# Part 2: Classification of News Articles from Different Sources

This is Part 2 of my AM216 project on simulating and differentiating the Harvard Crimson and the Harvard Gazette. Please go to Part 1 for the intro, scraping, data generation with RNN, and exploratory analyses. 

There is lots of literature on classifying news articles by category (Sports, Arts, Tech, etc.) but I couldn't find any research on classifying news articles from different news sources. However, I think this could be very interesting because it shows how different different news sources may be despite discussing many of the same things. A human could easily read an article and tell you whether it belongs in Sports or Tech, for example. But unless they know the tone of the papers very well they would have a much harder time telling you whether the article came from the Harvard Gazette or the Harvard Crimson. Would a computer be able to distinguish them easily?

This part classifies news articles by tokenizing, word-stemming/lemmatizing the data into a set of words with NLTK, vectorizing with TFIDF, and fitting an SVM. I used [this tutorial](https://medium.com/@bedigunjit/simple-guide-to-text-classification-nlp-using-svm-and-naive-bayes-with-python-421db3a72d34). 

While one can classify text with pretty much any classification method, as seen [here](https://github.com/miguelfzafra/Latest-News-Classifier/blob/master/0.%20Latest%20News%20Classifier/04.%20Model%20Training/12.%20Best%20Model%20Selection.ipynb), it's been shown that SVMs generally perform the best. ![](classification.png)

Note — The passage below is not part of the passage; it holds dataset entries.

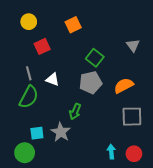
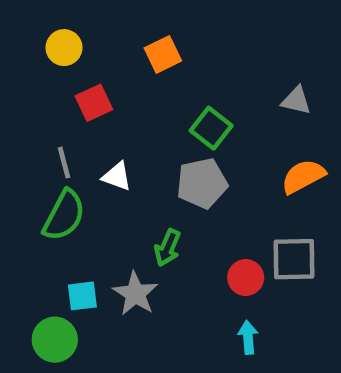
gray triangle: (133, 45) -> (296, 100), turned -40
orange semicircle: (124, 86) -> (303, 176), moved
red circle: (134, 154) -> (246, 278), moved

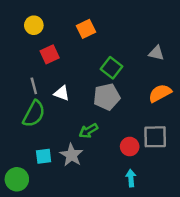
green arrow: (167, 248) -> (88, 131), turned 36
green circle: (55, 340) -> (17, 179), moved

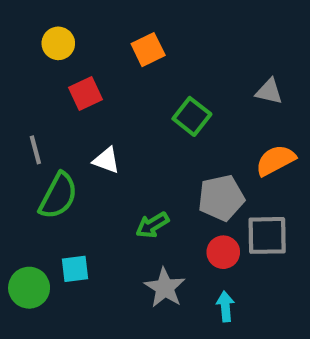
gray line: (34, 86) -> (35, 150), moved
gray pentagon: (107, 97) -> (221, 198), moved
gray star: (71, 155) -> (165, 288), moved
green circle: (17, 179) -> (29, 288), moved

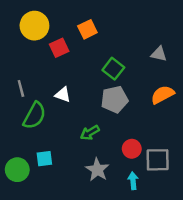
yellow circle: (58, 43) -> (34, 26), size x1.5
red square: (85, 93) -> (59, 48), moved
gray pentagon: (221, 198) -> (115, 99), moved
gray square: (267, 235) -> (158, 160), moved

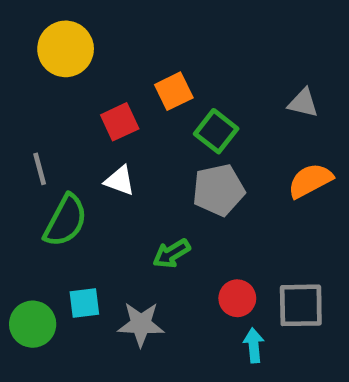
orange square: (87, 29) -> (174, 91), moved
red square: (59, 48) -> (120, 122), moved
red circle: (132, 149) -> (237, 298), moved
gray star: (97, 170) -> (141, 324), moved, turned -30

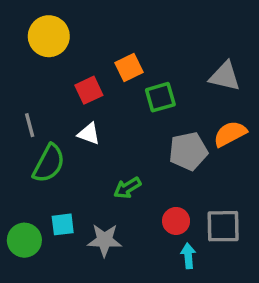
gray triangle: (303, 103) -> (225, 76), size x1.4
green square: (216, 131) -> (160, 97), turned 36
gray pentagon: (218, 190) -> (188, 151), moved

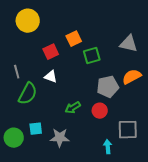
red circle: (176, 221) -> (100, 111), moved

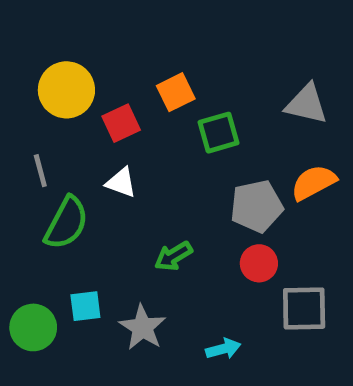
yellow circle: (28, 21) -> (66, 90), moved
red circle: (100, 111) -> (259, 263), moved
gray star: (60, 138) -> (142, 327), turned 30
cyan arrow: (108, 147) -> (223, 349), moved, turned 80

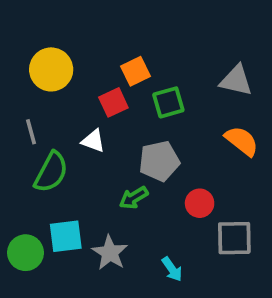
red square: (121, 123) -> (113, 102), moved
orange semicircle: (314, 183) -> (242, 141), turned 66
gray pentagon: (257, 206) -> (159, 161), moved
cyan square: (85, 306) -> (66, 236), size x1.4
cyan arrow: (223, 349) -> (172, 269), turned 70

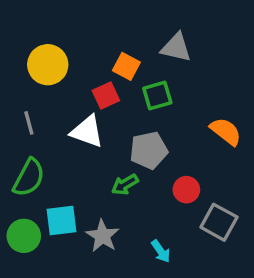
orange square: (135, 71) -> (126, 66), turned -36
gray triangle: (236, 80) -> (176, 48), moved
white triangle: (93, 141) -> (87, 131), size x1.5
green semicircle: (51, 172) -> (29, 178), moved
gray square: (234, 238) -> (219, 222), turned 30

To begin, I import packages:

In [2]:
import pandas as pd
import numpy as np
import nltk
from nltk.tokenize import word_tokenize
from nltk import pos_tag
from nltk.corpus import stopwords
from nltk.stem import WordNetLemmatizer
from sklearn.preprocessing import LabelEncoder
from collections import defaultdict
from nltk.corpus import wordnet as wn
from sklearn.feature_extraction.text import TfidfVectorizer
from sklearn import model_selection, naive_bayes, svm
from sklearn.metrics import accuracy_score
nltk.download('wordnet')
nltk.download('averaged_perceptron_tagger')
nltk.download('stopwords')

[nltk_data] Downloading package wordnet to /Users/terry/nltk_data...
[nltk_data]   Package wordnet is already up-to-date!
[nltk_data] Downloading package averaged_perceptron_tagger to
[nltk_data]     /Users/terry/nltk_data...
[nltk_data]   Package averaged_perceptron_tagger is already up-to-
[nltk_data]       date!
[nltk_data] Downloading package stopwords to /Users/terry/nltk_data...
[nltk_data]   Package stopwords is already up-to-date!


True

Random seed for reproducible results:

In [3]:
np.random.seed(500)

## Harvard Gazette vs. Harvard Crimson

Building dataframes with all Gazette and Crimson articles using my original and my generated data (stored in .txt files in Part 1). I labeled Crimson articles as 1 and the Gazette articles as 0. 

In [16]:
Corpus_gen=pd.DataFrame(columns=['text', 'label'])

for i in range(100):
    with open("articles/gen/crimson"+str(i)+".txt", "r") as file:
        text=file.read()
        Corpus_gen=Corpus_gen.append({'text': text, 'label': 1}, ignore_index=True)
    
for i in range(144):
    with open("articles/gen/gazette"+str(i)+".txt", "r") as file:
        text=file.read()
        Corpus_gen=Corpus_gen.append({'text': text, 'label': 0}, ignore_index=True)
 

Corpus_og=pd.DataFrame(columns=['text', 'label'])

for i in range(47):
    with open("articles/og/crimson"+str(i+100)+".txt", "r") as file:
        text=file.read()
        Corpus_og=Corpus_og.append({'text': text, 'label': 1}, ignore_index=True)
    
for i in range(24):
    with open("articles/og/gazette"+str(i+144)+".txt", "r") as file:
        text=file.read()
        Corpus_og=Corpus_og.append({'text': text, 'label': 0}, ignore_index=True)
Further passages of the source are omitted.